# Bank Customer Churn Prediction
**Team Members:** Dharani Murugesan, Jeyshree Venkatesan, Nishanthika Murugan, Vaishnavi Uma Asokkumar, Vijay Sarathy Vivekanadan

## Introduction
Customer retention is a key concern for banks. Predicting customer churn allows the bank to proactively engage at-risk customers and prevent revenue loss. This project uses customer data from ABC Multinational Bank to build machine learning models to predict churn.
Dataset Source: [Kaggle - Bank Customer Churn Dataset](https://www.kaggle.com/datasets/gauravtopre/bank-customer-churn-dataset/data)


## Dataset Overview
**Features:**
- `customer_id`: Unique ID assigned to each customer
- `credit_score`: Customer's credit score
- `country`: Country of the customer
- `gender`: Male/Female
- `age`: Age of the customer
- `tenure`: Years with the bank
- `balance`: Account balance
- `products_number`: Number of products used
- `credit_card`: Whether the customer has a credit card (1/0)
- `active_member`: Whether the customer is active (1/0)
- `estimated_salary`: Estimated annual salary
- `churn`: Target variable — 1 if customer left, 0 otherwise


## Data Preprocessing
Here we clean the dataset, handle categorical variables, and prepare the features for model training.


In [None]:
# Import necessary libraries
import pandas as pd
import numpy as np
from sklearn.model_selection import train_test_split
from sklearn.preprocessing import LabelEncoder, StandardScaler

# Load dataset
df = pd.read_csv("BankCustomerChurn.csv")  # Replace with your dataset path
df.head()


## Exploratory Data Analysis (EDA)
We explore key statistics and correlations to understand the behavior of churn vs. non-churned customers.


## Model Building and Evaluation
We trained the following models:
- Logistic Regression
- Naive Bayes
- Support Vector Machine (SVM)
- K-Nearest Neighbors (KNN)
- Random Forest

Each model's performance is evaluated using Accuracy, Precision, Recall, and F1-score.


### Random Forest Classifier
The model achieved **86.5% accuracy** with high recall (0.97), making it suitable for identifying churners. It also helps with feature importance and handles overfitting well.


In [None]:
from sklearn.ensemble import RandomForestClassifier
from sklearn.metrics import classification_report, confusion_matrix

# Encoding and splitting data
le = LabelEncoder()
df['gender'] = le.fit_transform(df['gender'])
df['country'] = le.fit_transform(df['country'])

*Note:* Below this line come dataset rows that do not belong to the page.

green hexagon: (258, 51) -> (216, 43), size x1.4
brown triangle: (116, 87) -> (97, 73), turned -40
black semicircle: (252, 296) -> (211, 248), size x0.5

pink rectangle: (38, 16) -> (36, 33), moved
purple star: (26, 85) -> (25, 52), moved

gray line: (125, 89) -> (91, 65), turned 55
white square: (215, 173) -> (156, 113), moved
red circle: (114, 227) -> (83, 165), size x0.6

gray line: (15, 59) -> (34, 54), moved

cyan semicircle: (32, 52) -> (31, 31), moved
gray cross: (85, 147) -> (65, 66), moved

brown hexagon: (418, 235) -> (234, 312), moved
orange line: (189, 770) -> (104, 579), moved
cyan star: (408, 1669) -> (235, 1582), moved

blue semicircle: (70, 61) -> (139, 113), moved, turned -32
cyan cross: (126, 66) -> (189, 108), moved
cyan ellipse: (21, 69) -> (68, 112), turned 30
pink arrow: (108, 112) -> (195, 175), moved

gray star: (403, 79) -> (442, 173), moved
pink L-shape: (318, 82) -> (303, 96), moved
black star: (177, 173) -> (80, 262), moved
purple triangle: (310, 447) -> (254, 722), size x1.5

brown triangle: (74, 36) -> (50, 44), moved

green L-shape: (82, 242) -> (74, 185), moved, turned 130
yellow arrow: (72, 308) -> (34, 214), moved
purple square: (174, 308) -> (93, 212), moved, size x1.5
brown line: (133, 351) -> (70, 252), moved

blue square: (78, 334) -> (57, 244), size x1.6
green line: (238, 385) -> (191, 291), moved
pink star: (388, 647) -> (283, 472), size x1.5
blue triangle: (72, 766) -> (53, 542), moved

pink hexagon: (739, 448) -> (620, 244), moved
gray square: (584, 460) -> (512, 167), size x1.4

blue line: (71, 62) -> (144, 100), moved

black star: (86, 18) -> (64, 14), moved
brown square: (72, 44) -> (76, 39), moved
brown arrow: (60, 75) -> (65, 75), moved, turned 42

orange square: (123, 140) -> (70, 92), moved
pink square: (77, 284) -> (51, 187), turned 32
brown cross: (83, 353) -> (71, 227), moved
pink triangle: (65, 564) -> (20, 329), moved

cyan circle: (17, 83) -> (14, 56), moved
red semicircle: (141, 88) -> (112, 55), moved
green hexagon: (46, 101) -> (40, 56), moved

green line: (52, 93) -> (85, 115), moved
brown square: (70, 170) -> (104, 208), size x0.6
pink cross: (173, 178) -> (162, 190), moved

X = df.drop(['customer_id', 'churn'], axis=1)
y = df['churn']

scaler = StandardScaler()
X_scaled = scaler.fit_transform(X)

X_train, X_test, y_train, y_test = train_test_split(X_scaled, y, test_size=0.2, random_state=42)

# Model
rf = RandomForestClassifier()
rf.fit(X_train, y_train)
y_pred = rf.predict(X_test)

print(classification_report(y_test, y_pred))


### Logistic Regression
Logistic Regression is used for binary classification. It estimates the probability that a given input point belongs to a certain class.


In [None]:
from sklearn.linear_model import LogisticRegression

lr = LogisticRegression()
lr.fit(X_train, y_train)
y_pred_lr = lr.predict(X_test)

print("Logistic Regression Classification Report:")
print(classification_report(y_test, y_pred_lr))


### Naive Bayes
Naive Bayes is a probabilistic model based on Bayes’ Theorem assuming feature independence.


In [None]:
from sklearn.naive_bayes import GaussianNB

nb = GaussianNB()
nb.fit(X_train, y_train)
y_pred_nb = nb.predict(X_test)

print("Naive Bayes Classification Report:")
print(classification_report(y_test, y_pred_nb))


### Support Vector Machine (SVM)
SVM finds the optimal hyperplane that separates the classes. Kernels can be used to handle non-linear data.


In [None]:
from sklearn.svm import SVC

svm = SVC()
svm.fit(X_train, y_train)
y_pred_svm = svm.predict(X_test)

print("SVM Classification Report:")
print(classification_report(y_test, y_pred_svm))


### K-Nearest Neighbors (KNN)
KNN classifies a data point based on how its neighbors are classified. It’s simple but can be slow on large datasets.


In [None]:
from sklearn.neighbors import KNeighborsClassifier

knn = KNeighborsClassifier(n_neighbors=5)
knn.fit(X_train, y_train)
y_pred_knn = knn.predict(X_test)

print("KNN Classification Report:")
print(classification_report(y_test, y_pred_knn))


## Conclusion
- **Best Model:** Random Forest
- **Recall:** 0.97 — High sensitivity in identifying churners
- **Business Impact:** Enables proactive customer retention strategies

This project demonstrates the value of predictive modeling in customer retention and emphasizes the importance of model selection based on business goals.